Dataset items
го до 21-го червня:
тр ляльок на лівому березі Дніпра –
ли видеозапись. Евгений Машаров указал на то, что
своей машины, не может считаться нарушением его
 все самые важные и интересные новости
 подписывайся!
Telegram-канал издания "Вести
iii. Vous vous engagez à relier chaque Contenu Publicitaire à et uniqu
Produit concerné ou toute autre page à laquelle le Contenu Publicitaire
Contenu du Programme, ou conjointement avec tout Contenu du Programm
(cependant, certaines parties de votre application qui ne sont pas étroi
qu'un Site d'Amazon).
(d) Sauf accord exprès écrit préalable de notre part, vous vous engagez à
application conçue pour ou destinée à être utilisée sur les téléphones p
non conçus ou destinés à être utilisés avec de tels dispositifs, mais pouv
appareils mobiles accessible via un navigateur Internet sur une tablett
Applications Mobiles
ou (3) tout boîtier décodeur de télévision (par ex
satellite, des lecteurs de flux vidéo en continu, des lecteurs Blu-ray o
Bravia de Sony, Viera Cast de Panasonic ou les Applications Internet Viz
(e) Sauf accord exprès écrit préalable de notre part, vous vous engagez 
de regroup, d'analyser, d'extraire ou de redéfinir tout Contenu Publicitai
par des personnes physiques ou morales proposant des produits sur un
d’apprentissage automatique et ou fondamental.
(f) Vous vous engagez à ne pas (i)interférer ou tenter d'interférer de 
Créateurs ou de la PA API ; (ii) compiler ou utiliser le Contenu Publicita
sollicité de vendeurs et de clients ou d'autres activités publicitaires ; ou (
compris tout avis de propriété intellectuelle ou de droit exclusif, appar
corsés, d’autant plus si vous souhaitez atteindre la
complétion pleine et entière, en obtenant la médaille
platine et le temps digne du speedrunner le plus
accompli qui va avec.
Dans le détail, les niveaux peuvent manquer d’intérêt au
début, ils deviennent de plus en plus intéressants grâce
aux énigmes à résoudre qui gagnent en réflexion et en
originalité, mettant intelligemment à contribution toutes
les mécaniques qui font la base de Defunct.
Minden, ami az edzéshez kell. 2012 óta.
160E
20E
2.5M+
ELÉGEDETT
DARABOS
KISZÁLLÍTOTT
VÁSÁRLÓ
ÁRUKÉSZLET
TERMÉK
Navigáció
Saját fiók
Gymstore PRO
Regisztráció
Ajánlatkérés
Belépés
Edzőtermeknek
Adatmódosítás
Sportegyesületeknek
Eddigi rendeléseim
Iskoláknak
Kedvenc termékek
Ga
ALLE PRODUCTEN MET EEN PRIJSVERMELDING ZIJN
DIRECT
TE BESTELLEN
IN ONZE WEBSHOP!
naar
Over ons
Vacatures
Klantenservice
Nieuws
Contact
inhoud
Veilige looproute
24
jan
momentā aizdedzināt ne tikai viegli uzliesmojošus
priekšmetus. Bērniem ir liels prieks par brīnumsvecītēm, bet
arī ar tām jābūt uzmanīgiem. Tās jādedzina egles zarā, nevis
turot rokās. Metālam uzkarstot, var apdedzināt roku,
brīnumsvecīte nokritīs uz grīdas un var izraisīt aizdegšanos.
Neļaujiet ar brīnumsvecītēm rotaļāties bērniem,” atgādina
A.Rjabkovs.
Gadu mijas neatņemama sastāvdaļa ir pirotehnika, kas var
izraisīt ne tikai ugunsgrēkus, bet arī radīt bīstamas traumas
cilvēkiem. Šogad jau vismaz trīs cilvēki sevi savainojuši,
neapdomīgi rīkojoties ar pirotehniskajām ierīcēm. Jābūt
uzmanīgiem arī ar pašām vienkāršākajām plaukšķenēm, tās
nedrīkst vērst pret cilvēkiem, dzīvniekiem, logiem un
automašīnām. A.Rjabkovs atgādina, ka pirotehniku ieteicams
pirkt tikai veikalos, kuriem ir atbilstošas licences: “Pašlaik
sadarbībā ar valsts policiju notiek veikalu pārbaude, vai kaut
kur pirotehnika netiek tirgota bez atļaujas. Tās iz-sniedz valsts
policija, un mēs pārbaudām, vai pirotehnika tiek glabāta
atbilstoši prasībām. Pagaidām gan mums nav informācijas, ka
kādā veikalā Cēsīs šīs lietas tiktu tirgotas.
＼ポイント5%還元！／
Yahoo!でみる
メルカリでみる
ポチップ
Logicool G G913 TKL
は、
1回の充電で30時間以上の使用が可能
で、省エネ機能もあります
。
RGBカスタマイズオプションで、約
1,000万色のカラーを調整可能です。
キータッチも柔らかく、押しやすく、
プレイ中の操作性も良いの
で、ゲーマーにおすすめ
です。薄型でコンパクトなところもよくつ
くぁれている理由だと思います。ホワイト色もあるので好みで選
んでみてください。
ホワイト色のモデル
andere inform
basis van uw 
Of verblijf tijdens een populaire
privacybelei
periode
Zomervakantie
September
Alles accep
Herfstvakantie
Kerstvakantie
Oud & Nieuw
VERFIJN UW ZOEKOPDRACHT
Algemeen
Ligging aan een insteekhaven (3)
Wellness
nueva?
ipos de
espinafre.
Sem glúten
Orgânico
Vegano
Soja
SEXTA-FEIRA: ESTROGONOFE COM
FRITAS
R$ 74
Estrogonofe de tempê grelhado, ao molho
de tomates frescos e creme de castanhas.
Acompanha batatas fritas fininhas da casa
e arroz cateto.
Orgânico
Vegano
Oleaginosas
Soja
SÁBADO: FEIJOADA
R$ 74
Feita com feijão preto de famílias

### What needs to be done
Write down all of the records again, word for word.

### Response
го до 21-го червня:
тр ляльок на лівому березі Дніпра –
ли видеозапись. Евгений Машаров указал на то, что
своей машины, не может считаться нарушением его
 все самые важные и интересные новости
 подписывайся!
Telegram-канал издания "Вести
iii. Vous vous engagez à relier chaque Contenu Publicitaire à et uniqu
Produit concerné ou toute autre page à laquelle le Contenu Publicitaire
Contenu du Programme, ou conjointement avec tout Contenu du Programm
(cependant, certaines parties de votre application qui ne sont pas étroi
qu'un Site d'Amazon).
(d) Sauf accord exprès écrit préalable de notre part, vous vous engagez à
application conçue pour ou destinée à être utilisée sur les téléphones p
non conçus ou destinés à être utilisés avec de tels dispositifs, mais pouv
appareils mobiles accessible via un navigateur Internet sur une tablett
Applications Mobiles
ou (3) tout boîtier décodeur de télévision (par ex
satellite, des lecteurs de flux vidéo en continu, des lecteurs Blu-ray o
Bravia de Sony, Viera Cast de Panasonic ou les Applications Internet Viz
(e) Sauf accord exprès écrit préalable de notre part, vous vous engagez 
de regroup, d'analyser, d'extraire ou de redéfinir tout Contenu Publicitai
par des personnes physiques ou morales proposant des produits sur un
d’apprentissage automatique et ou fondamental.
(f) Vous vous engagez à ne pas (i)interférer ou tenter d'interférer de 
Créateurs ou de la PA API ; (ii) compiler ou utiliser le Contenu Publicita
sollicité de vendeurs et de clients ou d'autres activités publicitaires ; ou (
compris tout avis de propriété intellectuelle ou de droit exclusif, appar
corsés, d’autant plus si vous souhaitez atteindre la
complétion pleine et entière, en obtenant la médaille
platine et le temps digne du speedrunner le plus
accompli qui va avec.
Dans le détail, les niveaux peuvent manquer d’intérêt au
début, ils deviennent de plus en plus intéressants grâce
aux énigmes à résoudre qui gagnent en réflexion et en
originalité, mettant intelligemment à contribution toutes
les mécaniques qui font la base de Defunct.
Minden, ami az edzéshez kell. 2012 óta.
160E
20E
2.5M+
ELÉGEDETT
DARABOS
KISZÁLLÍTOTT
VÁSÁRLÓ
ÁRUKÉSZLET
TERMÉK
Navigáció
Saját fiók
Gymstore PRO
Regisztráció
Ajánlatkérés
Belépés
Edzőtermeknek
Adatmódosítás
Sportegyesületeknek
Eddigi rendeléseim
Iskoláknak
Kedvenc termékek
Ga
ALLE PRODUCTEN MET EEN PRIJSVERMELDING ZIJN
DIRECT
TE BESTELLEN
IN ONZE WEBSHOP!
naar
Over ons
Vacatures
Klantenservice
Nieuws
Contact
inhoud
Veilige looproute
24
jan
momentā aizdedzināt ne tikai viegli uzliesmojošus
priekšmetus. Bērniem ir liels prieks par brīnumsvecītēm, bet
arī ar tām jābūt uzmanīgiem. Tās jādedzina egles zarā, nevis
turot rokās. Metālam uzkarstot, var apdedzināt roku,
brīnumsvecīte nokritīs uz grīdas un var izraisīt aizdegšanos.
Neļaujiet ar brīnumsvecītēm rotaļāties bērniem,” atgādina
A.Rjabkovs.
Gadu mijas neatņemama sastāvdaļa ir pirotehnika, kas var
izraisīt ne tikai ugunsgrēkus, bet arī radīt bīstamas traumas
cilvēkiem. Šogad jau vismaz trīs cilvēki sevi savainojuši,
neapdomīgi rīkojoties ar pirotehniskajām ierīcēm. Jābūt
uzmanīgiem arī ar pašām vienkāršākajām plaukšķenēm, tās
nedrīkst vērst pret cilvēkiem, dzīvniekiem, logiem un
automašīnām. A.Rjabkovs atgādina, ka pirotehniku ieteicams
pirkt tikai veikalos, kuriem ir atbilstošas licences: “Pašlaik
sadarbībā ar valsts policiju notiek veikalu pārbaude, vai kaut
kur pirotehnika netiek tirgota bez atļaujas. Tās iz-sniedz valsts
policija, un mēs pārbaudām, vai pirotehnika tiek glabāta
atbilstoši prasībām. Pagaidām gan mums nav informācijas, ka
kādā veikalā Cēsīs šīs lietas tiktu tirgotas.
＼ポイント5%還元！／
Yahoo!でみる
メルカリでみる
ポチップ
Logicool G G913 TKL
は、
1回の充電で30時間以上の使用が可能
で、省エネ機能もあります
。
RGBカスタマイズオプションで、約
1,000万色のカラーを調整可能です。
キータッチも柔らかく、押しやすく、
プレイ中の操作性も良いの
で、ゲーマーにおすすめ
です。薄型でコンパクトなところもよくつ
くぁれている理由だと思います。ホワイト色もあるので好みで選
んでみてください。
ホワイト色のモデル
andere inform
basis van uw 
Of verblijf tijdens een populaire
privacybelei
periode
Zomervakantie
September
Alles accep
Herfstvakantie
Kerstvakantie
Oud & Nieuw
VERFIJN UW ZOEKOPDRACHT
Algemeen
Ligging aan een insteekhaven (3)
Wellness
nueva?
ipos de
espinafre.
Sem glúten
Orgânico
Vegano
Soja
SEXTA-FEIRA: ESTROGONOFE COM
FRITAS
R$ 74
Estrogonofe de tempê grelhado, ao molho
de tomates frescos e creme de castanhas.
Acompanha batatas fritas fininhas da casa
e arroz cateto.
Orgânico
Vegano
Oleaginosas
Soja
SÁBADO: FEIJOADA
R$ 74
Feita com feijão preto de famílias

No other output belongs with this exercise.